Paris III (the final... blah)

2002-08-30 - 8:09 p.m.

*** Experience in a hallwaySo i took a small nap, then we hung around in his small flat, listening Perfect Day and Coney Island Baby (Lou Reed) a thousand times, watching Trainspotting (his first time, my eighth or so), great talks, whiskey and then Chinese restaurant, not so great...

I woke up at 6 a.m., again a small night. And before to play tennis, something strange happened. We went to pick up his racket to his mother's flat, and in front of the building, which was mine too until i left when i was 22, i felt touched (with the tiredness and all...) to see it again, and i looked on the 5th floor at the window where used to be my room, where i lived so many things, where i practically was born a second time, the window was open and it's like if i was watching a bit of me, a bit of my soul showing from the opened window... i was levitating...

But that's not the strange point. It's when i just got into his old flat, i saw the corridor that i've always known, when i was 5 or even 20, and i saw it just like if i was eight again, i wasn't there anymore, i was a goddam kid, kid's body, kid's soul, kid's feeling, like in a trance... I really didn't expect something like that. I've never lived such a thing... That was nice. A bit magic. Everything's unusual is nice, right? It was like a gift...

Evening come, we went to visit three of his pals, they were a bit stoned, but all was ok.
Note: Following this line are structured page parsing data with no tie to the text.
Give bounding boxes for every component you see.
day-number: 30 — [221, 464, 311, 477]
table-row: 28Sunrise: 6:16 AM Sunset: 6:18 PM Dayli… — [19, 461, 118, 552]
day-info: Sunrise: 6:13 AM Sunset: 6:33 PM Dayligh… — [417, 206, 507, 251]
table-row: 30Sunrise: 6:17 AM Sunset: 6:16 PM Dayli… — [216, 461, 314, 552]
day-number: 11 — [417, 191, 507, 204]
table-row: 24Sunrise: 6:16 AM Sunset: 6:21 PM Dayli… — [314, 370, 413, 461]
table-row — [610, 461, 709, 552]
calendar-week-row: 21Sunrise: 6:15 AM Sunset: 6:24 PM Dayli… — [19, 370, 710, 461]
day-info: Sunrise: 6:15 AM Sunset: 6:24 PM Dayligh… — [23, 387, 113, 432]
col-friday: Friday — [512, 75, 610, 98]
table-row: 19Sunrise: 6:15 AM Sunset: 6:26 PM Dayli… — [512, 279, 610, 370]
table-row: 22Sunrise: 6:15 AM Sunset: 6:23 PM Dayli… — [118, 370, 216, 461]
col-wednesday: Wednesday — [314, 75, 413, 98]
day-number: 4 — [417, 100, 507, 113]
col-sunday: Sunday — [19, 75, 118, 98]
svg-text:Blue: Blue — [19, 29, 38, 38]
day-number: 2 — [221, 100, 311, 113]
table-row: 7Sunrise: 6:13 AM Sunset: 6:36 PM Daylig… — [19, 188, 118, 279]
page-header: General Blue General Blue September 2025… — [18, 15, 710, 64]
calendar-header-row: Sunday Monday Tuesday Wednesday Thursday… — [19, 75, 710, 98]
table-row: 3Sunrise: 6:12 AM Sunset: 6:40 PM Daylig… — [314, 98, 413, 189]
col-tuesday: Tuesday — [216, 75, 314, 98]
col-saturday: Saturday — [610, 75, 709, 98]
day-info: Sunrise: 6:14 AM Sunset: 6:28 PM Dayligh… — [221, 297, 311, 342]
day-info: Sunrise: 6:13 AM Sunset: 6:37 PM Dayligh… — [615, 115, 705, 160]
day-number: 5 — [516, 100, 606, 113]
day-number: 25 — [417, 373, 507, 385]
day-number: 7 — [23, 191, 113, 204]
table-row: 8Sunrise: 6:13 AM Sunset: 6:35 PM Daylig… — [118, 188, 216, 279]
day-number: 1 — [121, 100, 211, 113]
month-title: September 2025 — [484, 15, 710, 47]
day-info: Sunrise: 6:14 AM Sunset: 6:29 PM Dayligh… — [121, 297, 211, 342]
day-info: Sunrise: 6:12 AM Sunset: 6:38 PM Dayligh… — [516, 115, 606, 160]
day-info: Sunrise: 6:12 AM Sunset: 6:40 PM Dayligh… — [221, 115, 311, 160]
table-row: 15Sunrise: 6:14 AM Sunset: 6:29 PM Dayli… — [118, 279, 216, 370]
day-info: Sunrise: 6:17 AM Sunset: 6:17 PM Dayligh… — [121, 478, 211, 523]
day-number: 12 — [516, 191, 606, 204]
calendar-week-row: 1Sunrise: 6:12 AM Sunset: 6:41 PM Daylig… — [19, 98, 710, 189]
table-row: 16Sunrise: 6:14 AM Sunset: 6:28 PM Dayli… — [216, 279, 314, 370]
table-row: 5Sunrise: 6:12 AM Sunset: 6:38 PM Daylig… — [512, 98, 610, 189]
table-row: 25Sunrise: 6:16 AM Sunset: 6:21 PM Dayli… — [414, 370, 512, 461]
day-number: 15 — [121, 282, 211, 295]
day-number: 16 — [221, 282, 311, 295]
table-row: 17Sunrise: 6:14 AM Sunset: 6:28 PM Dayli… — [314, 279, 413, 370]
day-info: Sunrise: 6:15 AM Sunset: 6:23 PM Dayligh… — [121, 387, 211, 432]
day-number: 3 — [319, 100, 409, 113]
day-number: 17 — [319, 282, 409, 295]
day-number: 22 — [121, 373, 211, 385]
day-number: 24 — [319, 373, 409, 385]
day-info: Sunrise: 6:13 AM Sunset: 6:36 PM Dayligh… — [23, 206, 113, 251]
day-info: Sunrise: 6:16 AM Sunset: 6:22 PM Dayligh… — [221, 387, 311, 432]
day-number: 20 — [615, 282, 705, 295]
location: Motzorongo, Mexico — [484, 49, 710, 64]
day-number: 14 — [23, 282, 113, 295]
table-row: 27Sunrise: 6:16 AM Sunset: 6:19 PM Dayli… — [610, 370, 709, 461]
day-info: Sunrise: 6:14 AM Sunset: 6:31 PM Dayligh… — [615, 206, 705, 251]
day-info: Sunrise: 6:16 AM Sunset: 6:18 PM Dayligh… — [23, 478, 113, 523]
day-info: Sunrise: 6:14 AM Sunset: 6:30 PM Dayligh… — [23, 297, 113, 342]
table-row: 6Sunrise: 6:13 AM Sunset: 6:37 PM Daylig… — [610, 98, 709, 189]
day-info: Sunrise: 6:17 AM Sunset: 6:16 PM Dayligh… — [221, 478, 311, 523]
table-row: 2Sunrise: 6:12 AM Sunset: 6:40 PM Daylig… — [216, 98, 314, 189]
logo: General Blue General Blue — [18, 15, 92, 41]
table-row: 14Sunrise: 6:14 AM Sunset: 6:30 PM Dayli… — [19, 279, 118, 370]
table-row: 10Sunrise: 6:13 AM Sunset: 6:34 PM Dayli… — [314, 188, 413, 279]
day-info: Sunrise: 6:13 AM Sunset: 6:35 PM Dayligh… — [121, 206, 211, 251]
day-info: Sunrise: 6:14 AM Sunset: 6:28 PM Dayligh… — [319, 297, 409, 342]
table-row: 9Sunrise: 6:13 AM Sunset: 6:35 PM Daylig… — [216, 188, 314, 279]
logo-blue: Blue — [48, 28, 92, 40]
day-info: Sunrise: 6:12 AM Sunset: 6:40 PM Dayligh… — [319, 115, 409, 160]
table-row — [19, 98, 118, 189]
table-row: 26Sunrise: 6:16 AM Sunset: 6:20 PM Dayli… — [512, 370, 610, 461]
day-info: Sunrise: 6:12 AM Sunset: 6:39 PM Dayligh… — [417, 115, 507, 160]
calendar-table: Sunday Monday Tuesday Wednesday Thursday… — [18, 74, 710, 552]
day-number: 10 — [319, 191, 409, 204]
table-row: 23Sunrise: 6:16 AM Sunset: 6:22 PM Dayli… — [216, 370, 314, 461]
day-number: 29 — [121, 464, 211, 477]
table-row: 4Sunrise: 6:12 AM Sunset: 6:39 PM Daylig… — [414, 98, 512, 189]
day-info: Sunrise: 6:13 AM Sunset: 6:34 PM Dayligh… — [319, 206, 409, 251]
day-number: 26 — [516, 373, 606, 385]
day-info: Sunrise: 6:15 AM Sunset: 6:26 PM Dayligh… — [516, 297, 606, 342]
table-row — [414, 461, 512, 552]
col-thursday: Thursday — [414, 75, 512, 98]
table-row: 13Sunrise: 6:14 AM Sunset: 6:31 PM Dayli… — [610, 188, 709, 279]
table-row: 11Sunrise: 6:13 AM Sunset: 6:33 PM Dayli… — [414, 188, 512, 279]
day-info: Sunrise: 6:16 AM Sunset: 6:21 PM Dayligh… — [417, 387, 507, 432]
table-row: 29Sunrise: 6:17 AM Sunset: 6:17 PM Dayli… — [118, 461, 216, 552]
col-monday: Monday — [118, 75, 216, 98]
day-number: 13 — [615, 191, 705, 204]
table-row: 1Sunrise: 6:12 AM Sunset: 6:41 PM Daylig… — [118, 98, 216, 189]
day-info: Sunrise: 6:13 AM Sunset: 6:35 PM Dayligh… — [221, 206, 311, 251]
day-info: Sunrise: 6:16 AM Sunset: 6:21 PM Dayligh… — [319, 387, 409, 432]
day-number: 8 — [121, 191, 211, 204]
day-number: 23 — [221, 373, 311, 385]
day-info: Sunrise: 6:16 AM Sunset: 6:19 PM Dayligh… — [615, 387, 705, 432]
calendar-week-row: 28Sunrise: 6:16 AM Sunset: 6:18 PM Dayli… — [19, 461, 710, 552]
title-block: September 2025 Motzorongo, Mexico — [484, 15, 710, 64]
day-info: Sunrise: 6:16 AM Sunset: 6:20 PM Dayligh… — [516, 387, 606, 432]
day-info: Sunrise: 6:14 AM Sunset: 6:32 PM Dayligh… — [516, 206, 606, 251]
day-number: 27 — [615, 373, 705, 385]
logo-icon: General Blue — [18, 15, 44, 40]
It was funny.

I can see the change in me. I can see how i am more peaceful, more serene... Not like asking, on a party evening or something, so much everything, like give me laughing tonight, give me sex, give me violence, come on, i'm gonna get hell drunk, give me more, give me heroin (or i don't know what...)... god! just give me mooore...!

Not like that. So much less. Much.

I'm cool. I listen.

You should marry me. I'm single (did i ever mention it to you?).